Kathleen DuVal presented “Tecumseh in Arkansas” at 6 p.m. Wednesday, January 29, at The David and Barbara Pryor Center for Arkansas Oral and Visual History in the J. William Fulbright College of Arts and Sciences. This presentation was part of the Pryor Center Presents 2019-20 lecture series.
This lecture explores how thousands of Indians, worried that the United States was going to steal their land, found hope in the Shawnee military leader Tecumseh and his brother, the prophet Tenskwatawa. The brothers built a base of support in the Ohio Valley at a new settlement they called Prophetstown. But Tecumseh knew he would need more supporters to defeat the United States. He looked west to Arkansas and its large Native nations: Quapaws and Osages and also Cherokees, Delawares, and Shawnees who had recently moved to Arkansas seeking new homes farther from the Americans. So in 1810 and 1811, Tecumseh set out to try to persuade them that Indians should put aside their differences and unite against the rising threat in the east.

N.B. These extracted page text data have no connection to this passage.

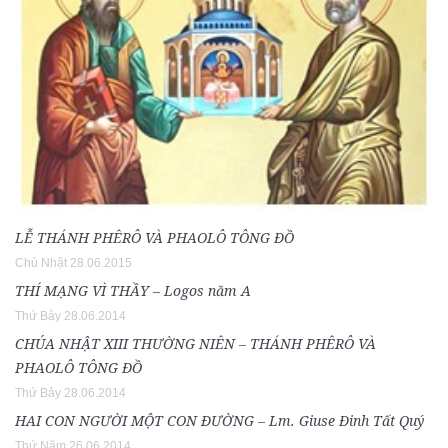
LỄ THÁNH PHÊRÔ VÀ PHAOLÔ TÔNG ĐỒ
Chủ Nhật 28.06.2015
THÍ MẠNG VÌ THẦY – Logos năm A
Thứ Bảy 28.06.2014
CHÚA NHẬT XIII THƯỜNG NIÊN – THÁNH PHÊRÔ VÀ
PHAOLÔ TÔNG ĐỒ
Thứ Bảy 28.06.2014
HAI CON NGƯỜI MỘT CON ÐƯỜNG – Lm. Giuse Đinh Tất Quý
Thứ Năm 26.06.2014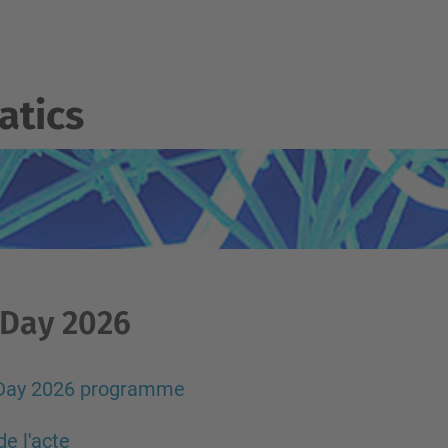
atics
 Day 2026
Day 2026 programme
de l'acte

DuVal, Bowman and Gordon Gray Professor in the History Department at the University of North Carolina, Chapel Hill, is a scholar of early American and American Indian history. Born in Fayetteville, Arkansas, she studied at Stanford (B.A.) and the University of California, Davis (Ph.D.) and held an Andrew W. Mellon Postdoctoral Fellowship at the University of Pennsylvania’s McNeil Center for Early American Studies before joining the faculty at UNC in 2003.
DuVal is the author of Independence Lost: Lives on the Edge of the American Revolution (Random House, 2015), which tells the little-known story of Spanish, French, British, Chickasaw, Creek, and African American people who fought in the American Revolution in the Gulf South. She is also the author of The Native Ground: Indians and Colonists in the Heart of the Continent (University of Pennsylvania Press, 2006) and the co-editor of Interpreting a Continent: Voices from Colonial America (Rowman and Littlefield, 2009), which she edited with her father, literary translator John DuVal.
DuVal lives in Durham, North Carolina, with her husband and sons.